The aim was to study the safety and immunogenicity over 12 months of three different vaccination strategies involving these vaccines in adults and children one year and older. In total, PREVAC enrolled 4789 people from the 4 countries, with the enrolment of 2802 participants (1401 adults and 1401 children) in the main phase of the trial completed in December 2018. The first results on immunogenicity at 12 months after vaccination are expected in the summer 2020.  Importantly, the retention rate of the participants is very high (95% after 12 months). “This reflects the great commitment of all the local professionals and shows the high level of collaboration between all the partners involved in the project as well as the interest in the population to receive an Ebola vaccine, and successful community engagement strategies”, Dr. Yazdanpanah says.

PREVAC-UP will now bring much needed additional data on these different vaccination strategies, helping to promote the safest and most efficient approach to protect vulnerable populations in countries threatened by Ebola.


[1] To learn more about PREVAC on Inserm’s website :

[2] PREVAC-UP Partner Organizations 

Institut national de la santé et de la recherche médicale (Inserm)*, France ; Centre National de Formation et de Recherche en Santé Rurale (CNFRSR)*, Guinea ; Institut Bouisson Bertrand* (IBB)/ Centre de Recherche et de Formation en Infectiologie (CERFIG) France/ Guinea ; London School of Hygiene & Tropical Medicine (LSHTM)*, United Kingdom ; University of Sierra Leone, College of Medicine and Allied Health Sciences (COMAHS)*, Sierra Leone ; Alliance for International Medical Action (ALIMA)*, France ; Inserm-Transfert SA*, France ; National Institute of Allergy and Infectious Diseases (NIAID), USA ; Université des Sciences, des Techniques et des Technologies de Bamako (USTTB)*, Mali ; Ministry of Health (Centre pour le Développement des Vaccins –Mali)*, Mali ; National Public Health Institute of Liberia (NPHIL), Liberia

*EDCTP grant agreement signatories.

[3] Inserm’s participation in PREVAC is in part through a subcontract with Leidos Biomedical Research, Inc. which operates the Frederick National Laboratory for Cancer Research on behalf of the National Cancer Institute. The content of this publication does not necessarily reflect the views or policies of the Department of Health and Human Services, nor does mention of trade names, commercial products, or organizations imply endorsement by the U.S. government.

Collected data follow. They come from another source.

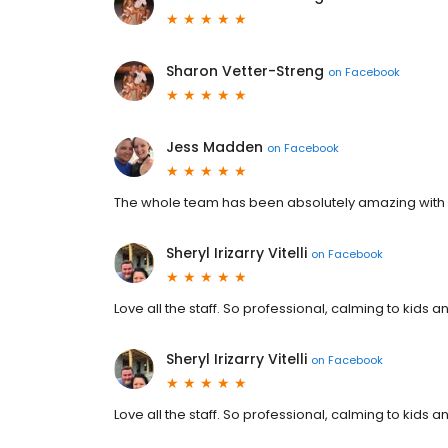
Sharon Vetter-Streng
on
Facebook
Jess Madden
on
Facebook
The whole team has been absolutely amazing with 
Sheryl Irizarry Vitelli
on
Facebook
Love all the staff. So professional, calming to kids
Sheryl Irizarry Vitelli
on
Facebook
Love all the staff. So professional, calming to kids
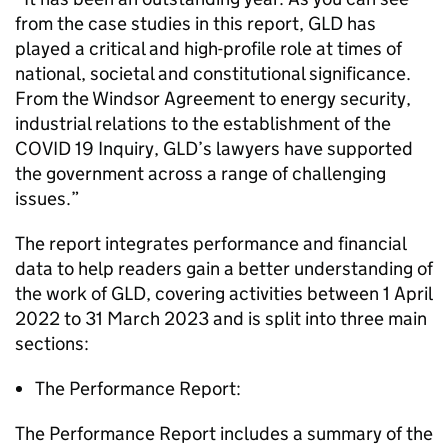
from the case studies in this report, GLD has
played a critical and high-profile role at times of
national, societal and constitutional significance.
From the Windsor Agreement to energy security,
industrial relations to the establishment of the
COVID 19 Inquiry, GLD’s lawyers have supported
the government across a range of challenging
issues.”
The report integrates performance and financial
data to help readers gain a better understanding of
the work of GLD, covering activities between 1 April
2022 to 31 March 2023 and is split into three main
sections:
The Performance Report:
The Performance Report includes a summary of the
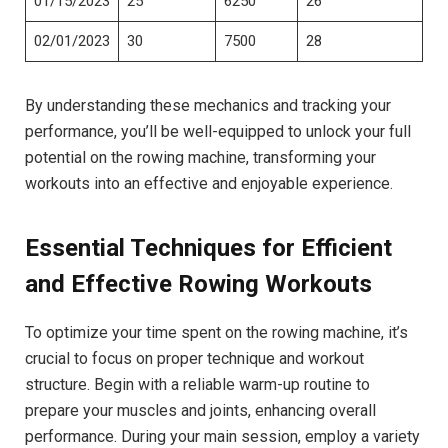
01/15/2023
25
6250
26
02/01/2023
30
7500
28
By⁢ understanding these mechanics and ​tracking ⁢your
performance, you’ll ‌be well-equipped to unlock your full
potential on the rowing ‍machine, transforming your
workouts into an effective and enjoyable experience.
Essential Techniques⁣ for⁢ Efficient
and Effective Rowing Workouts
To optimize your time spent on the rowing machine, it’s
crucial to focus on proper technique and workout
structure. ⁢Begin⁢ with a reliable ‍warm-up routine to
prepare ​your muscles and joints, enhancing ⁤overall
performance. During ​your main session, employ a variety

The PREVAC UP project is funded by the European and Developing Countries Clinical Trials Partnership (EDCTP2) programme supported by the European Union and the UK Department of Health & Social Care (Grant number RIA2017S – 2014 -PREVAC-UP). Besides the EDCTP2 grant, PREVAC-UP benefits from co-funding from Inserm, the NIAID, the LSHTM and the COMAHS as well as host country support from Liberia, Sierra Leone, Guinea and Mali.

[4] The rVSVΔG-ZEBOV-GP vaccine (sold under the name ERVEBO®) was awarded prequalification status by the WHO in November 2019. It is now licensed in the USA and in Europe.